**What you are asked to do**.
Every line holding the string "Chopin" should be copied out of the listing.

**Entries supplied**.
════════════════
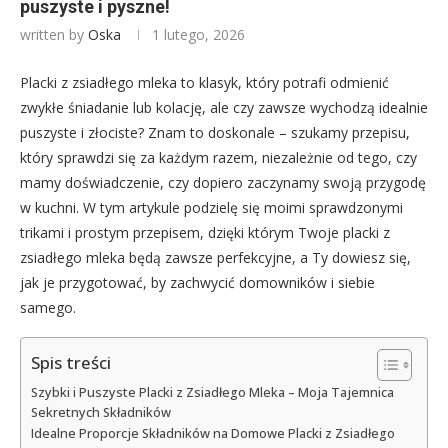
puszyste i pyszne!
written by
Oska
1 lutego, 2026
Placki z zsiadłego mleka to klasyk, który potrafi odmienić
zwykłe śniadanie lub kolację, ale czy zawsze wychodzą idealnie
puszyste i złociste? Znam to doskonale – szukamy przepisu,
który sprawdzi się za każdym razem, niezależnie od tego, czy
mamy doświadczenie, czy dopiero zaczynamy swoją przygodę
w kuchni. W tym artykule podzielę się moimi sprawdzonymi
trikami i prostym przepisem, dzięki którym Twoje placki z
zsiadłego mleka będą zawsze perfekcyjne, a Ty dowiesz się,
jak je przygotować, by zachwycić domowników i siebie
samego.
Spis treści
Szybki i Puszyste Placki z Zsiadłego Mleka – Moja Tajemnica
Sekretnych Składników
Idealne Proporcje Składników na Domowe Placki z Zsiadłego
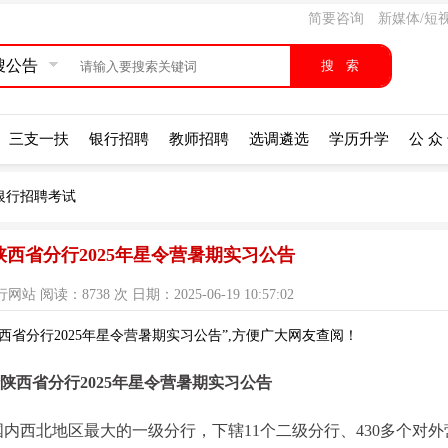
简要咨询
新媒体/短
搜公告
三支一扶
银行招聘
教师招聘
选调遴选
学历升学
公 众
银行招聘考试
西省分行2025年星令营暑期实习公告
阅读：8738 次 日期：2025-06-19 10:57:02
省分行2025年星令营暑期实习公告”,方便广大网友查阅！
陕西省分行2025年星令营暑期实习公告
内西北地区最大的一级分行，下辖11个二级分行、430多个对外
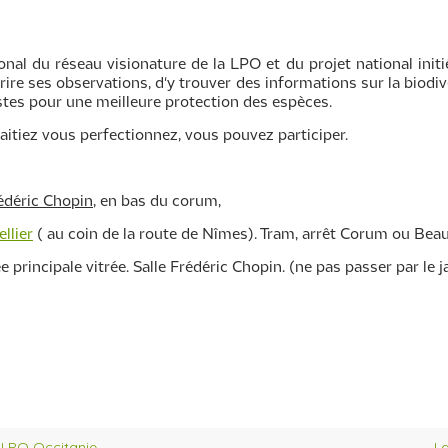
onal du réseau visionature de la LPO et du projet national initi
rire ses observations, d'y trouver des informations sur la biodive
istes pour une meilleure protection des espèces.
tiez vous perfectionnez, vous pouvez participer.
édéric Chopin
, en bas du corum,
llier
( au coin de la route de Nîmes). Tram, arrêt Corum ou Beau
 principale vitrée. Salle Frédéric Chopin. (ne pas passer par le j
a LPO Occitanie
La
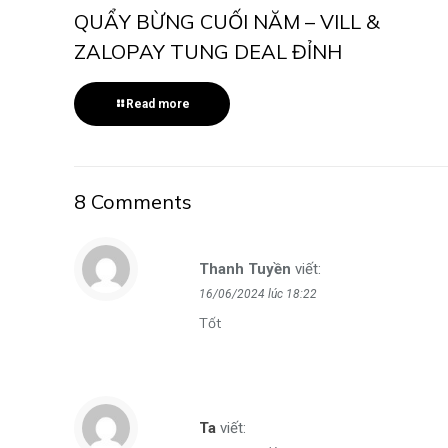
QUẨY BỪNG CUỐI NĂM – VILL &
ZALOPAY TUNG DEAL ĐỈNH
Read more
8 Comments
Thanh Tuyền
viết:
16/06/2024 lúc 18:22
Tốt
Ta
viết:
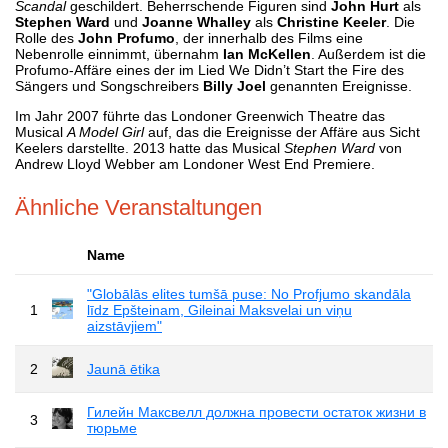
Scandal
geschildert. Beherrschende Figuren sind
John Hurt
als
Stephen Ward
und
Joanne Whalley
als
Christine Keeler
. Die
Rolle des
John Profumo
, der innerhalb des Films eine
Nebenrolle einnimmt, übernahm
Ian McKellen
. Außerdem ist die
Profumo-Affäre eines der im Lied We Didn’t Start the Fire des
Sängers und Songschreibers
Billy Joel
genannten Ereignisse.
Im Jahr 2007 führte das Londoner Greenwich Theatre das
Musical
A Model Girl
auf, das die Ereignisse der Affäre aus Sicht
Keelers darstellte. 2013 hatte das Musical
Stephen Ward
von
Andrew Lloyd Webber am Londoner West End Premiere.
Ähnliche Veranstaltungen
Name
"Globālās elites tumšā puse: No Profjumo skandāla
1
līdz Epšteinam, Gileinai Maksvelai un viņu
aizstāvjiem"
2
Jaunā ētika
Гилейн Максвелл должна провести остаток жизни в
3
тюрьме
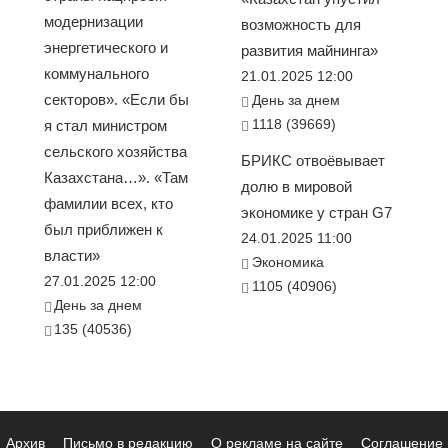
модернизации
возможность для
энергетического и
развития майнинга»
коммунального
21.01.2025 12:00
секторов». «Если бы
День за днем
1118 (39669)
я стал министром
сельского хозяйства
БРИКС отвоёвывает
Казахстана…». «Там
долю в мировой
фамилии всех, кто
экономике у стран G7
был приближен к
24.01.2025 11:00
власти»
Экономика
27.01.2025 12:00
1105 (40906)
День за днем
135 (40536)
Архив
Письмо в редакцию
О рекламе на сайте
Соглашение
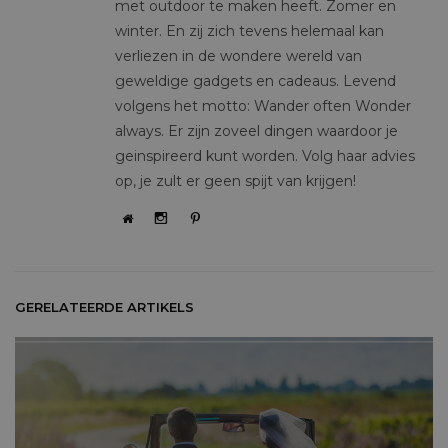
met outdoor te maken heeft. Zomer en
winter. En zij zich tevens helemaal kan
verliezen in de wondere wereld van
geweldige gadgets en cadeaus. Levend
volgens het motto: Wander often Wonder
always. Er zijn zoveel dingen waardoor je
geinspireerd kunt worden. Volg haar advies
op, je zult er geen spijt van krijgen!
GERELATEERDE ARTIKELS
════════════════
**Solution to this exercise**.
édéric Chopin
 principale vitrée. Salle Frédéric Chopin. (ne pas passer par le j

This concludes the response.